Mailbox Monday was created by Marcia at The Printed Page. We share books that we found in our mailboxes last week. 
 It is now being hosted here.

Stacking the Shelves is a meme hosted by Tynga's Reviews in which you can share the books you've acquired.

It’s Monday! What Are You Reading? is where we share what we read this past week, what we hope to read this week…. and anything in between!  This is a great way to plan out your reading week and see what others are currently reading as well… you never know where that next “must read” book will come from! I love being a part of this and I hope you do too! It's Monday! What Are You Reading? is now being hosted at The Book Date.


  1. Hmmm...don't think the weather people got it wrong. Saw a Facebook post from a friend who is visiting in AR and there was snow on her mother's lawn. Good luck though and enjoy the cool temps, for summer and heat are coming, right? Your author event sounds very good. Glad you were able to attend and good luck with your NYC trip. Better you than me. This little Texas girl finds NYC a bit scary. LOL

  2. Ha...I love that "Trump L'oeil" comment, and the meaning of "absolutely appears to have more depth than it does.

    Sounds like a great week with author events and a new interest in an author you hadn't yet read.

    Thanks for sharing...and for visiting my blog. Happy reading!

  3. I am soon to pick up Lincoln in the Bardo from the library, which is holding it for me. Looking forward to this author.

  4. The event sounds really fun and so different from the usual author event. NY City?! Wahooo! That will be so much fun

  5. It sounds like seeing George Saunders was very enjoyable. I have yet to read his books but I have him on my TBR list! He seems like he has a good sense of humor. Terrific that you are going to BookExpo again this year! I will miss it this time but look forward to hearing all about it. Enjoy.

  6. I've never read anything by George Saunders before, but glad you had a fun time at the author event!

    Here’s my Sunday Post!

    Ronyell @ Rabbit Ears Book Blog and join in this week’s Book Photo Sundays!

  7. Your post was so interesting! Thanks for sharing everything on the George Saunders reading. I've never even heard of him, but yes Lincoln in the bardo seems like a good read. Glad you enjoyed the reading.

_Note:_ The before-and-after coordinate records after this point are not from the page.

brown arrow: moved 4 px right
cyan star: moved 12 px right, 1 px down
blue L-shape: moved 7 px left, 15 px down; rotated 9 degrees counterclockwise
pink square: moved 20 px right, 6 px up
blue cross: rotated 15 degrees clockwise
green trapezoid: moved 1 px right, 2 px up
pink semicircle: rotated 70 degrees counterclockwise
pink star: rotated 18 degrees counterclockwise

    Anne of Green Gables... one of those books you can just read over and over again. Have fun and enjoy your week!

  8. I found your blog via the linkup. I am so looking forward to Book Expo too.

  9. Sounds like a great author event. I hope you enjoy Book Expo too. Come see my week here. Happy reading!

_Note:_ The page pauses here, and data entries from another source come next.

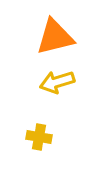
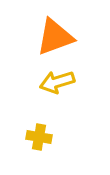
orange triangle: rotated 6 degrees counterclockwise
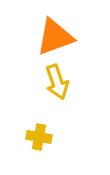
yellow arrow: rotated 92 degrees counterclockwise
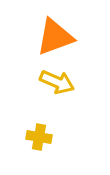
yellow arrow: rotated 48 degrees counterclockwise
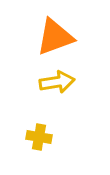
yellow arrow: rotated 32 degrees counterclockwise
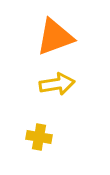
yellow arrow: moved 2 px down
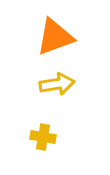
yellow cross: moved 4 px right
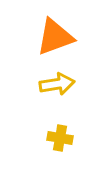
yellow cross: moved 17 px right, 1 px down
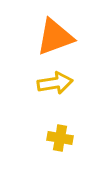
yellow arrow: moved 2 px left, 1 px up
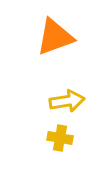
yellow arrow: moved 12 px right, 18 px down
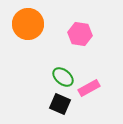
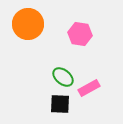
black square: rotated 20 degrees counterclockwise
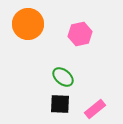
pink hexagon: rotated 20 degrees counterclockwise
pink rectangle: moved 6 px right, 21 px down; rotated 10 degrees counterclockwise
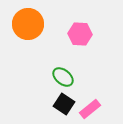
pink hexagon: rotated 15 degrees clockwise
black square: moved 4 px right; rotated 30 degrees clockwise
pink rectangle: moved 5 px left
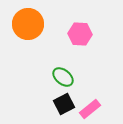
black square: rotated 30 degrees clockwise
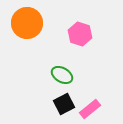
orange circle: moved 1 px left, 1 px up
pink hexagon: rotated 15 degrees clockwise
green ellipse: moved 1 px left, 2 px up; rotated 10 degrees counterclockwise
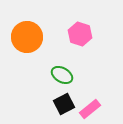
orange circle: moved 14 px down
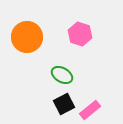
pink rectangle: moved 1 px down
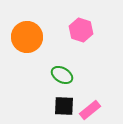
pink hexagon: moved 1 px right, 4 px up
black square: moved 2 px down; rotated 30 degrees clockwise
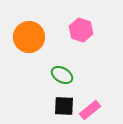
orange circle: moved 2 px right
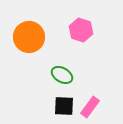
pink rectangle: moved 3 px up; rotated 15 degrees counterclockwise
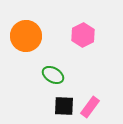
pink hexagon: moved 2 px right, 5 px down; rotated 15 degrees clockwise
orange circle: moved 3 px left, 1 px up
green ellipse: moved 9 px left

  10. The Night with Saunders sounds like a bookish-highlight of the year (so far). Wish I was there.

  11. Great event. I listened to the audio version of Lincoln and loved it.

  12. Thank you for an interesting post. Lots for you to look forward to. Enjoy the Expo

  13. What a beautiful "Anne of Green Gables" cover!

    I took a short trip to New York City two summers ago and had so much fun! I'm looking forward to going back one day. The New York Public Library was amazing -- I especially loved the exhibit with the stuffed animals that inspired Winnie-the-Pooh! My second favorite thing was the Met. Also enjoyed our Circle Line cruise and the 30 Rock observation deck, and the 9/11 museum is a must. Have fun! :)

  14. Sounds like a wonderful author evening! I have only read an occasional George Saunders short story here and there, but have been seeing great reviews of his novel and am intrigued. Congrats on the media pass approval! Yay! I don't think I'll be going to BEA this year again, but am hoping to rev up my blogging anyway.

  15. I have LIncoln in the Bardo from the library, here in my little hands! Hope I like it!